4 Replies Latest reply: Jun 10, 2011 3:49 PM by einarjba RSS

    10 random records for each month

      I have loaded a table

       

      Month        Records  

          

      jan  2011     200

      feb  2011     215

      mar 2011    194

      apr 2011     180

       

       

      I want to load only 10 random records from each month.. Can this be done in the script?

       

      thanks in advance

       

      einar

        • 10 random records for each month
          Matthew Crowther

          I can't instantly think of a simple solution but here is a general suggestion:

           

          As you're wanting 10 records per month within the data you're probably going to have to create a loop in the script to go through each month seperately.

           

          1. Load the entire dataset and add a rand() function to each record, sort the table by Month then your new random column.

          2. Generate a Temp table containg all the possible months to control your loop.

          3. Loop through each Month and perform a Resident > concatenate load for each month limiting the load each time with a Where clause (recno() <=10 ?).

          4. You should now have a table containing the data you need, you can drop the previous tables.

           

          The above is unchecked so you may need to adjust slightly, hopefully it will provide you with a starting point.

           

          All the best,

           

          Matt - Visual Analytics Ltd

            • Re: 10 random records for each month
              Stephen Redmond

              Something like this (using Sample though instead of Rand):

               

               

              Orders_Temp:

              LOAD CustomerID,

                  EmployeeID,

                  Freight,

                  OrderDate,

                  Floor(MonthStart(OrderDate)) As MonthKey,

                  OrderID,

                  ShipperID;

              SQL SELECT *

              FROM Orders;

               

               

              Orders:

              NoConcatenate

              Load *

              Resident Orders_Temp

              Where 1=0;

               

               

              Month_Temp:

              Load

                        Distinct MonthKey as MonthList

              Resident Orders_Temp Order by MonthKey;

               

               

              For i = 0 to FieldValueCount('MonthKey')-1

               

               

                        vMonth = Peek('MonthList', $(i), 'Month_Temp');

               

               

                        TRACE $(i)  $(vMonth);

               

               

                        Orders_Temp2:

                        Sample 0.2

                        Load CustomerID,

                            EmployeeID,

                            Freight,

                            OrderDate,

                            OrderID,

                            ShipperID

                        Resident Orders_Temp

                        Where  MonthKey = $(vMonth)

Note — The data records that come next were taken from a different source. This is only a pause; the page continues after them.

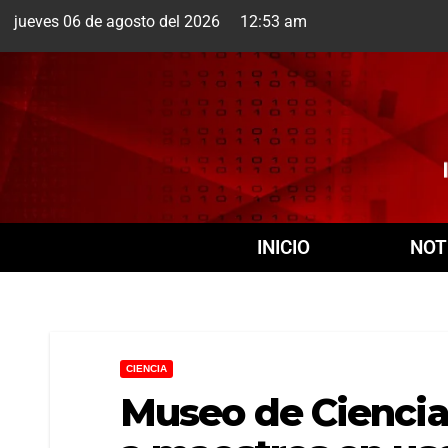
jueves 06 de agosto del 2026 12:53 am
Cuernavaca
5 Ago
INICIO
NOT
CIENCIA
Museo de Ciencia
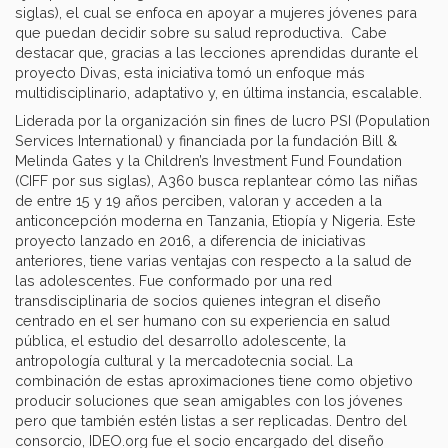
siglas), el cual se enfoca en apoyar a mujeres jóvenes para
que puedan decidir sobre su salud reproductiva. Cabe
destacar que, gracias a las lecciones aprendidas durante el
proyecto Divas, esta iniciativa tomó un enfoque más
multidisciplinario, adaptativo y, en última instancia, escalable.
Liderada por la organización sin fines de lucro PSI (Population
Services International) y financiada por la fundación Bill &
Melinda Gates y la Children’s Investment Fund Foundation
(CIFF por sus siglas), A360 busca replantear cómo las niñas
de entre 15 y 19 años perciben, valoran y acceden a la
anticoncepción moderna en Tanzania, Etiopía y Nigeria. Este
proyecto lanzado en 2016, a diferencia de iniciativas
anteriores, tiene varias ventajas con respecto a la salud de
las adolescentes. Fue conformado por una red
transdisciplinaria de socios quienes integran el diseño
centrado en el ser humano con su experiencia en salud
pública, el estudio del desarrollo adolescente, la
antropología cultural y la mercadotecnia social. La
combinación de estas aproximaciones tiene como objetivo
producir soluciones que sean amigables con los jóvenes
pero que también estén listas a ser replicadas. Dentro del
consorcio, IDEO.org fue el socio encargado del diseño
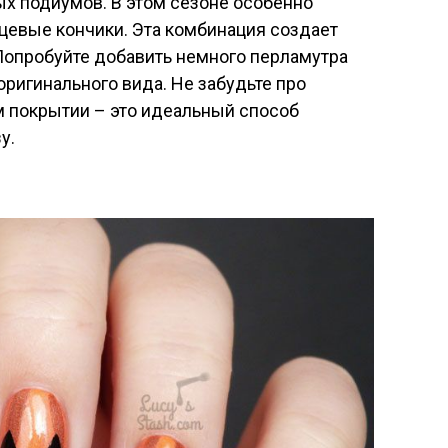
ых подиумов. В этом сезоне особенно
цевые кончики. Эта комбинация создает
Попробуйте добавить немного перламутра
оригинального вида. Не забудьте про
м покрытии – это идеальный способ
у.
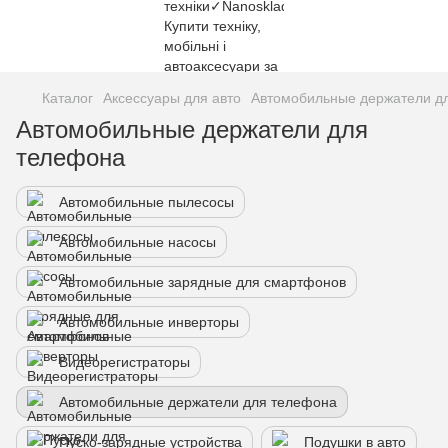
Каталог
Аксессуары для авто
Автомобильные держатели д
Автомобильные держатели для
телефона
Автомобильные пылесосы
Автомобильные насосы
Автомобильные зарядные для смартфонов
Автомобильные инверторы
Видеорегистраторы
Автомобильные держатели для телефона
Пуско-зарядные устройства
Подушки в авто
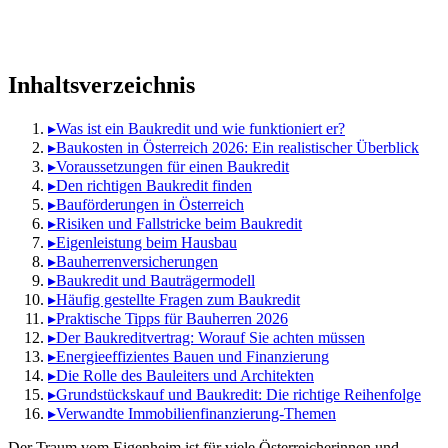
Inhaltsverzeichnis
▸
Was ist ein Baukredit und wie funktioniert er?
▸
Baukosten in Österreich 2026: Ein realistischer Überblick
▸
Voraussetzungen für einen Baukredit
▸
Den richtigen Baukredit finden
▸
Bauförderungen in Österreich
▸
Risiken und Fallstricke beim Baukredit
▸
Eigenleistung beim Hausbau
▸
Bauherrenversicherungen
▸
Baukredit und Bauträgermodell
▸
Häufig gestellte Fragen zum Baukredit
▸
Praktische Tipps für Bauherren 2026
▸
Der Baukreditvertrag: Worauf Sie achten müssen
▸
Energieeffizientes Bauen und Finanzierung
▸
Die Rolle des Bauleiters und Architekten
▸
Grundstückskauf und Baukredit: Die richtige Reihenfolge
▸
Verwandte Immobilienfinanzierung-Themen
Der Traum vom Eigenheim ist für viele Österreicherinnen und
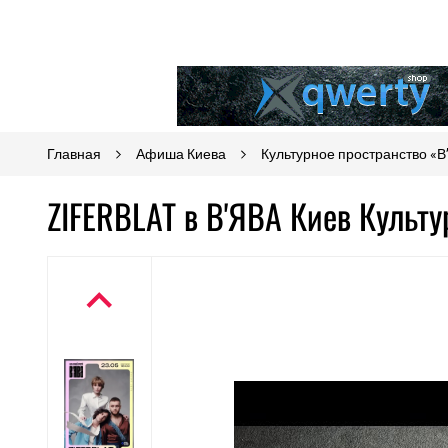
Главная
Афиша Киева
Культурное пространство «В
ZIFERBLAT в В'ЯВА Киев Культу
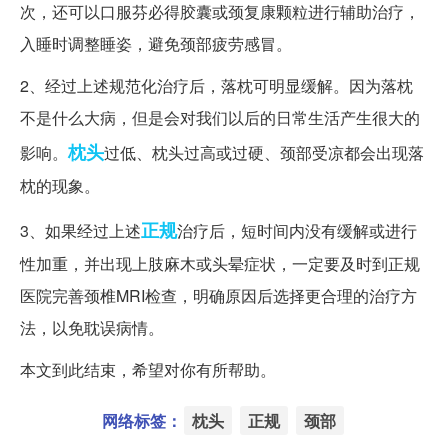
次，还可以口服芬必得胶囊或颈复康颗粒进行辅助治疗，
入睡时调整睡姿，避免颈部疲劳感冒。
2、经过上述规范化治疗后，落枕可明显缓解。因为落枕
不是什么大病，但是会对我们以后的日常生活产生很大的
枕头
影响。
过低、枕头过高或过硬、颈部受凉都会出现落
枕的现象。
正规
3、如果经过上述
治疗后，短时间内没有缓解或进行
性加重，并出现上肢麻木或头晕症状，一定要及时到正规
医院完善颈椎MRI检查，明确原因后选择更合理的治疗方
法，以免耽误病情。
本文到此结束，希望对你有所帮助。
网络标签：
枕头
正规
颈部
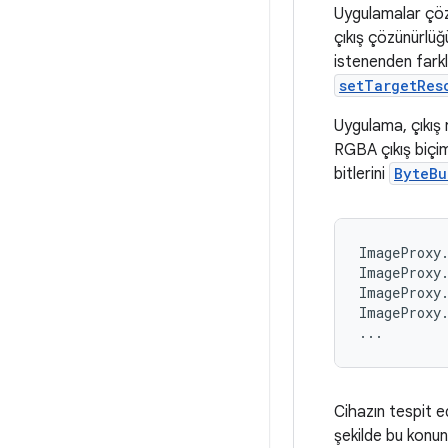
Uygulamalar çözü
çıkış çözünürlüğ
istenenden farklı
setTargetRes
Uygulama, çıkış r
RGBA çıkış biçi
bitlerini
ByteBu
ImageProxy.
ImageProxy.
ImageProxy.
ImageProxy.
Cihazın tespit e
şekilde bu konu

                        AND RowNo() < 10

                        ;

               

               

                        Concatenate (Orders)

                        Load * Resident Orders_Temp2;

               

                        Drop Table Orders_Temp2;

               

              Next

               

               

              Drop Table Orders_Temp;

                • 10 random records for each month

                  Check out the sample statement from the QV reference manual.  You'll probably need to use variables or something to get the first 100 or you might be able to use the FIRST statement if it spits the table out randomly but off the top of my head I don't know if it does.

                   

                   

                  Sample

                  The sample prefix is used to load a random sample of records from the input

                  table.

                  The syntax is:

                  SCRIPT SYNTAX

                  sample p ( loadstatement | selectstatement )

                  where

                  p is an arbitrary expression which evaluates to a number larger than

                  0 and lower or equal to 1. The number indicates the probability for a

                  given record to be read.

                  Examples:

                  Sample 0.15 Select * from Longtable;

                  Sample 0.15 Load * from Longtab.csv;

                  The load statement syntax is described on page 309. The select statement

                  syntax is described on page 329.